October 02, 2013 - Abandoned vehicles, dilapidated metal swing sets and copper pipes— a few materials that at one time were scattered over the urban and rural landscapes, now destined for the landfill.
However, that one time trash is now a treasure for recyclers and the businesses that collect the materials. While the new industry has boomed over the past few years, some issues stemming from illegally obtained materials has emerged.
As a result, last week the House Regulatory Reform Committee gave bipartisan approval to legislation to reform the scrap metal industry, designed to identify stolen items and protect stakeholders in the industry. The legislation underwent major revisions during the summer under a work group headed up by state Rep. Klint Kesto, R-Commerce Township, who serves on the committee. Kesto and other members of the work group met with those involved in the scrap metal industry to hammer out protections for buyers, sellers and utilities that are often subject to scrap metal theft.

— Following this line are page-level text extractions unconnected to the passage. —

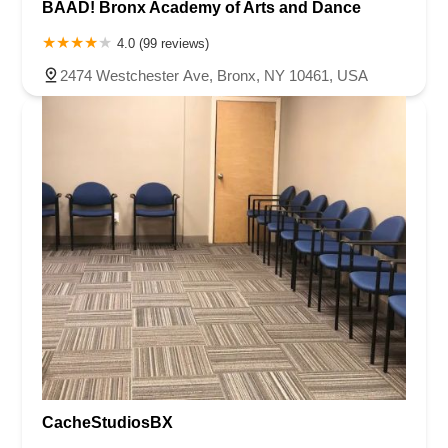
BAAD! Bronx Academy of Arts and Dance
4.0 (99 reviews)
2474 Westchester Ave, Bronx, NY 10461, USA
CacheStudiosBX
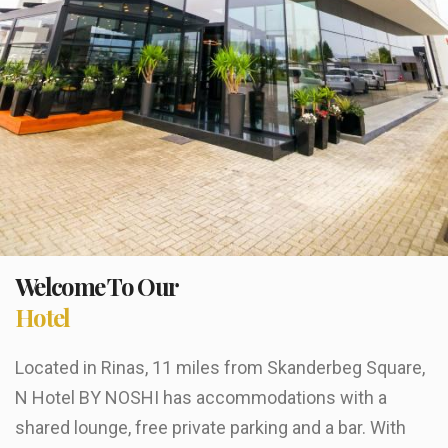
Welcome To Our
Hotel
Located in Rinas, 11 miles from Skanderbeg Square,
N Hotel BY NOSHI has accommodations with a
shared lounge, free private parking and a bar. With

Bills in the package that were approved by the committee include House Bill 4593, sponsored by state Rep. Paul Muxlow, R-Brown City, which outlines requirements on the part of both sellers and buyers of scrap metal. A companion bill establishes punishment for failure to comply with the law. Revisions in the measures require a three-day waiting period for payment when sellers are turning in copper, air-conditioning components or catalytic converters for recycling, which are the materials most subject to theft. The legislation also requires the seller to keep records of the sale, including photographs or video of the materials to be recycled.

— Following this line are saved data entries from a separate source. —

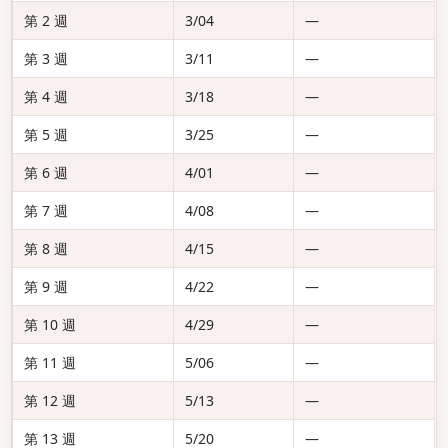
第 2 週
3/04
—
第 3 週
3/11
—
第 4 週
3/18
—
第 5 週
3/25
—
第 6 週
4/01
—
第 7 週
4/08
—
第 8 週
4/15
—
第 9 週
4/22
—
第 10 週
4/29
—
第 11 週
5/06
—
第 12 週
5/13
—
第 13 週
5/20
—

Criminal activity has not been a big problem for a local recycling business.
"We've had minimal issues with stolen materials," said Jon Dahlin who, along with his family, opened Sumthing Green, Metal Recycling, 103 Wolfe Lane, Ortonville, in 2012.
"In the time we've been open we've had maybe one or two questions (about the origin of a piece of metal)."
"I would not support such legislation," he said. "My understanding is we have to tag certain items and wait three days. It's a lot more work and will cost us more to do business. I have piles of all the same product every day left here in our warehouse."
Dahlin said such legislation is neces-sary in the major cities like Flint and Detroit where thieves are going in and stripping out wire and plumbing, but not here in Ortonville.
"It should be up to the community to decide if they want such laws," he said. "You have to have a little faith in people. For example, if someone brings in a manhole cover and they are a contractor with documentation or sufficient records to have the material in their possession, it's not a problem. But a metal street sign—there's a problem."
Sumthing Green Metal Recycling and other scrap metal yards already are required to make a copy of a seller's photo identification, take their thumbprints and make them sign a statement indicating that the material is theirs to sell.
Kesto's legislation recognizes the statewide issue.
"The scrap metal industry is a necessary industry. It creates jobs and contributes to our economy," he said. "Instead of throwing scrap metal into a landfill, the materials are recycled. It is important to the state as a whole and we have to maintain an open mind when considering the issue on a statewide level. Mostly, this legislation focuses on the ability to prosecute theft. It is not our duty to put all these regulations on the industry. We wanted legislation that will allow scrap metal recyclers to operate freely in Michigan with certain safeguards."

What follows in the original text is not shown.